Another expert expressed similar doubts. Dr. Christopher Filson, an assistant professor of urology at Emory University School of Medicine, said: “I don’t want to claim their results are wrong. They may be true, but the way they looked at the question brings in too many possible alternative explanations.”
The authors acknowledged in their report that the lack of rates was a “limitation.” But they said that because the number of patients was large, their findings probably reflected national patterns.
Dr. Schaeffer emphasized that the researchers did not claim a link between their findings and the advisories against screening; they noted that advanced cases started rising even before those.
Most of the initial news articles about the study reported the supposed increase without caveats, and few quoted the cancer society or outside experts. In some cases, online versions of the articles were amended to tone down the message and add comments from Dr. Brawley.
Maggie Fox, a reporter for NBC, said she reported on the study because “prostate cancer is a huge issue in this country, and the question of screening has been greatly controversial.” Dr. Schaeffer, she said, is influential. “What he says will make waves, and we felt it was important to report and include criticism of the study.”

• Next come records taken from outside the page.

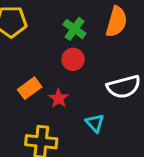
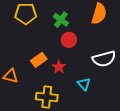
green cross: (75, 29) -> (61, 20), moved

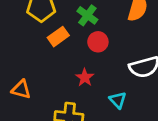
orange rectangle: (39, 60) -> (58, 37), moved

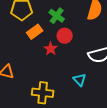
red star: (85, 78) -> (51, 49), moved

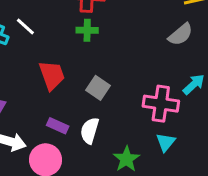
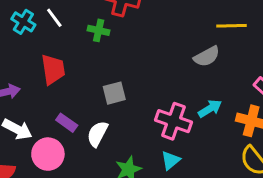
green cross: (87, 30) -> (99, 30), moved
red trapezoid: (52, 75) -> (53, 69), moved
gray square: (98, 88) -> (114, 93), turned 30

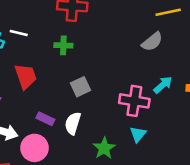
white line: (54, 18) -> (19, 33), turned -30
green cross: (99, 30) -> (63, 45), moved

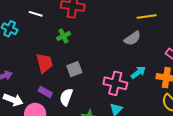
white line: (19, 33) -> (36, 14), moved
green cross: (63, 45) -> (64, 36), turned -32
red trapezoid: (26, 76) -> (44, 63), moved

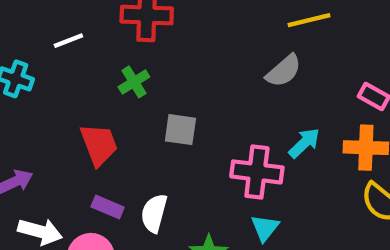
white line: (36, 14) -> (68, 41), turned -32
gray square: (74, 69) -> (180, 130), moved, turned 35

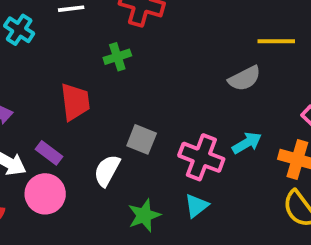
gray square: (180, 130) -> (142, 139), moved
purple rectangle: (108, 207) -> (49, 153), moved

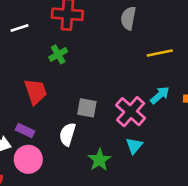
yellow line: (276, 41) -> (160, 53), moved
gray semicircle: (245, 78) -> (128, 18), moved, turned 140
pink cross: (201, 157) -> (131, 112), turned 32

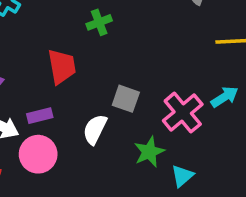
purple rectangle: (25, 131) -> (40, 116), turned -48
cyan triangle: (134, 146) -> (182, 176), moved
green star: (99, 160) -> (149, 152), moved

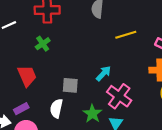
cyan arrow: (225, 97) -> (103, 73), moved
pink cross: (183, 113) -> (119, 96), moved

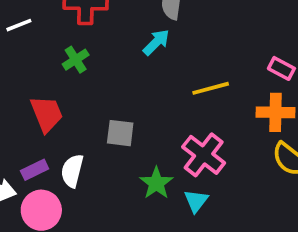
yellow line: (126, 35) -> (211, 88), moved
cyan arrow: (103, 73) -> (156, 42), moved
white semicircle: (56, 108) -> (72, 171), moved

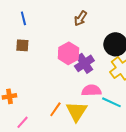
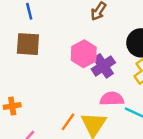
brown square: (22, 45) -> (28, 44), size x1.5

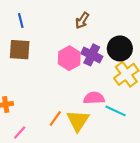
purple cross: (103, 66) -> (92, 55), moved, turned -30

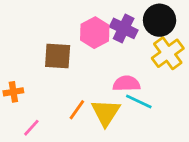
brown square: (20, 50) -> (58, 56), moved
cyan line: (116, 111) -> (139, 101), moved

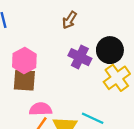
pink hexagon: (95, 33) -> (24, 61), moved
pink semicircle: (126, 84) -> (41, 109), moved

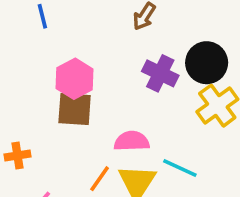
pink semicircle: (41, 109) -> (132, 141), moved

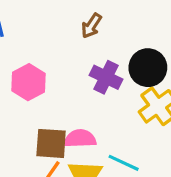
brown square: (75, 109) -> (51, 143), moved

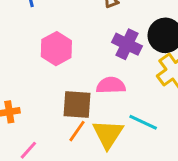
pink semicircle: (80, 139) -> (111, 85), moved

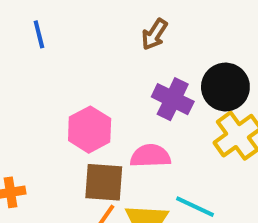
pink hexagon: (56, 49) -> (90, 130), moved

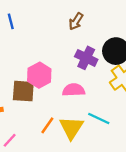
brown square: (104, 182) -> (23, 91), moved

Dr. Brawley said that even if further analysis found an increase in advanced cases, it would probably be from improvements in
magnetic resonance imaging scanning. In other words, rather than reflecting more cases of advanced disease, the increase would mean doctors had become better at finding it.
Weiner AB, Matulewicz RS, Eggener SE, Schaeffer EM. Increasing incidence of metastatic prostate cancer in the United States (2004-2013). Prostate Cancer Prostatic Dis. Prostate Cancer and Prostatic Diseases - Increasing incidence of metastatic prostate cancer in the United States (2004-2013)
Background: Changes in prostate cancer screening practices in the United States have led to recent declines in overall incidence, but it is unknown whether relaxed screening has led to changes in the incidence of advanced and metastatic prostate cancer at diagnosis.
Methods: We identified all men diagnosed with prostate cancer in the National Cancer Data Base (2004–2013) at 1089 different health-care facilities in the United States. Joinpoint regressions were used to model annual percentage changes (APCs) in the incidence of prostate cancer based on stage relative to that of 2004.
Results: The annual incidence of metastatic prostate cancer increased from 2007 to 2013 (Joinpoint regression: APC: 7.1%, P<0.05) and in 2013 was 72% more than that of 2004. The incidence of low-risk prostate cancer decreased from years 2007 to 2013 (APC: −9.3%, P<0.05) to 37% less than that of 2004. The greatest increase in metastatic prostate cancer was seen in men aged 55–69 years (92% increase from 2004 to 2013).
Conclusions: Beginning in 2007, the incidence of metastatic prostate cancer has increased especially among men in the age group thought most likely to benefit from definitive treatment for prostate cancer. These data highlight the continued need for nationwide refinements in prostate cancer screening and treatment.